Mechanical Guards or Electronic Guarding Systems:
Which is Best for the Application?

© 2005 Paul Davis Automation, Inc.

When evaluating choices for protecting machine operators, the options are clear. From OSHA's perspective there are three choices in descending order of importance:

1. Design the hazard out of the machine;
2. Find a method to guard the hazard, protecting the operator and others in the immediate area;
3. Warn employees of the danger through training or visual awareness methods.

All have merits depending on the application. To choose the best solution for your situation, a number of considerations must be taken into account.

Most industrial machines have a potential hazard that cannot be designed out because doing so will eliminate the machine's ability to do what it was intended to do. For example, a lathe used for turning metal always involves certain hazards associated with the turning chuck where the work is held during the operation. ANSI requires a chuck guard, which encloses the chuck while the machine is in operation. If you attempt to design out the hazard—the rotating chuck—you have eliminated the ability for the machine to perform its intended function.

Training, visual awareness barriers, and signs are the least-accepted means of guarding areas of danger because they leave room for human error. Just like individual machines, some areas, such as steel mills, have hazardous processes and machines that cannot be designed out or guarded without losing the ability to manufacture the product.

Training employees is required by OSHA and should be part of any safety plan. However, if training is not properly documented, it can be of little or no benefit. Depending on hazard severity, training should be regularly repeated and documented, including sign-offs by the trained employees. What is regular?

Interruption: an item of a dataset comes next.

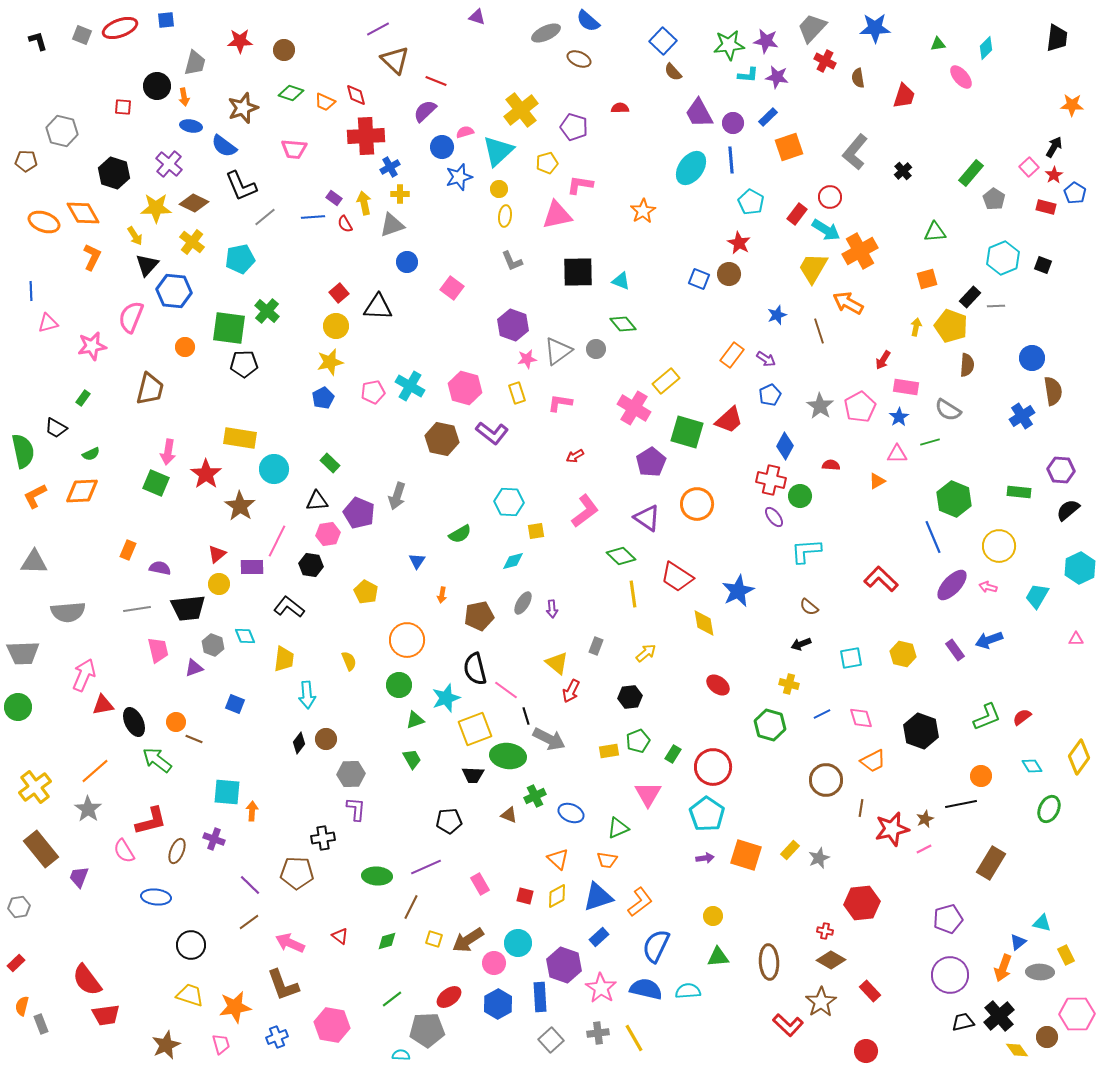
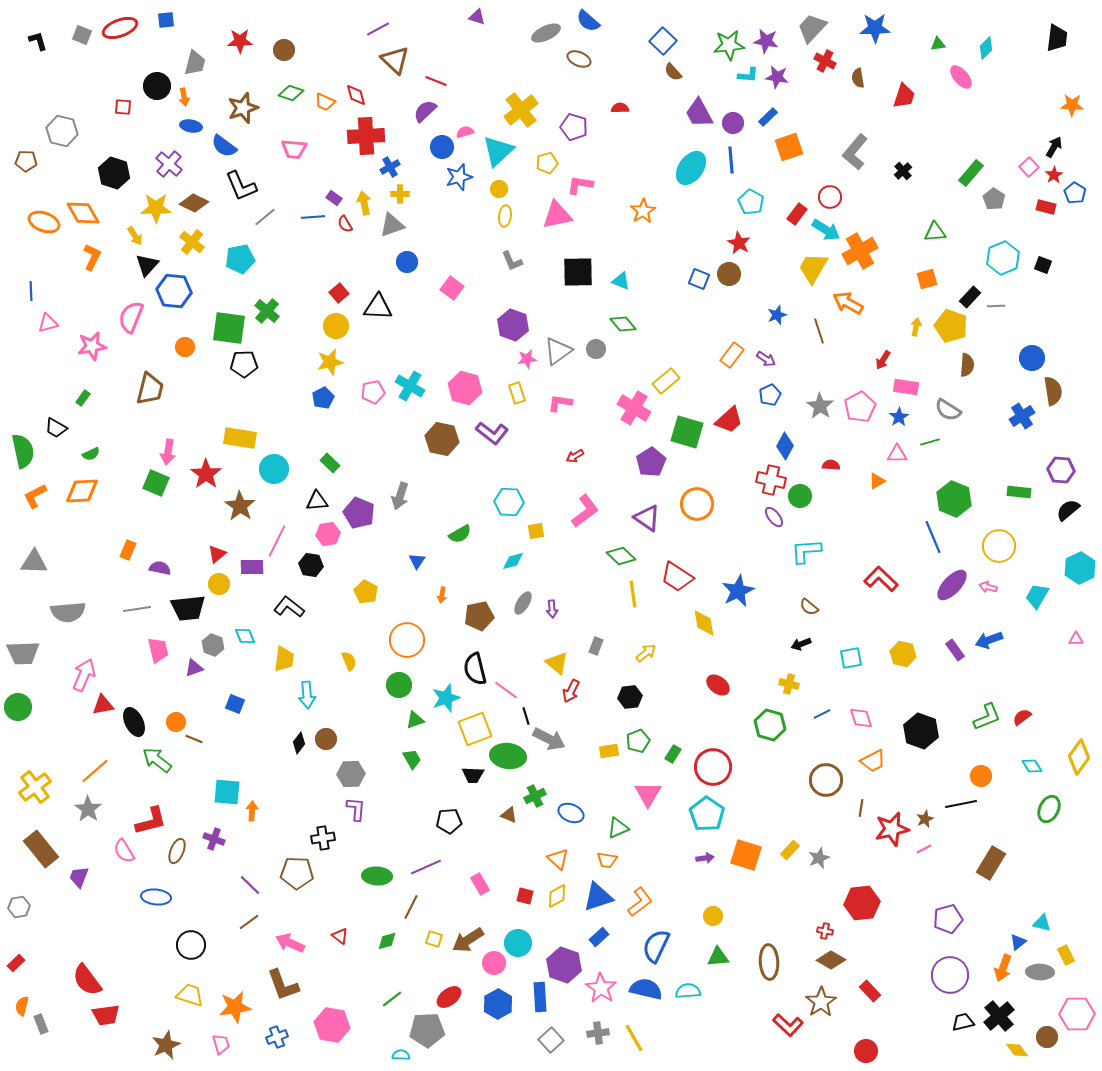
gray arrow at (397, 496): moved 3 px right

OSHA uses the word "periodic." This could be once a day, a week, or a year. Again, the severity of the hazard should determine the frequency of training and re-training. This is a decision best made by the plant safety committee.

So, if we consider that designing out the hazard is not practical and that visual warning or awareness barriers are the least-desirable approach, we are left with the second solution—guarding.

Guarding the point-of-operation hazard is usually done either with a barrier guard or an electronic device, such as a safety light curtain, which is control reliable per ANSI B11.19 and OSHA 1910.217 requirements. Which is best for your application? Both can be equally effective if implemented properly. However, each has advantages and disadvantages.

Mechanical Guarding

Most industrial machinery and processes have some type of mechanical guarding solution. This can be a guard designed out of expanded metal or something more elaborate made from aluminum extrusion and vinyl-covered mesh. Although the majority of guard are made from "hard" items designed to prevent human contact, most also will include some electrical device, such as a safety switch or safety light curtain.

Mechanical guarding can be effective and meet OSHA and ANSI requirements when properly designed and installed. Several items must be considered, however.

First, guard design must be appropriate for the application. For example, if one of the hazards you want to control is noise, or if you need to contain some type of liquid, an expanded metal guard will not be effective. Keep in mind that guards, while often meant to keep someone out of the hazard area, also may need to contain other items, such as chips, sparks, tools, or other items that may break.

Recently, a manufacturer learned the important role that mechanical guarding can play. Although the manufacturer installed safety light curtains on his machines, the design was not sufficient as a guarding solution. During operation, a malfunction occurred and a part of the work piece flew out of the machine and hit a steel tool box 50 feet away, leaving a dent the size of a quarter. Needless to say, if the piece had hit an operator instead of a tool box, serious injury could have resulted.

The safety light curtain on the machine detected the part as it flew out of the machine and stopped the machine's operation, but did not protect the operator from the flying debris. The manufacturer's solution was to add a mechanical guard with a gate that allowed operator access for loading the machine, but lowered during operation, preventing the operator from reaching into the machine while it was operating and simultaneously blocking any pieces from flying out.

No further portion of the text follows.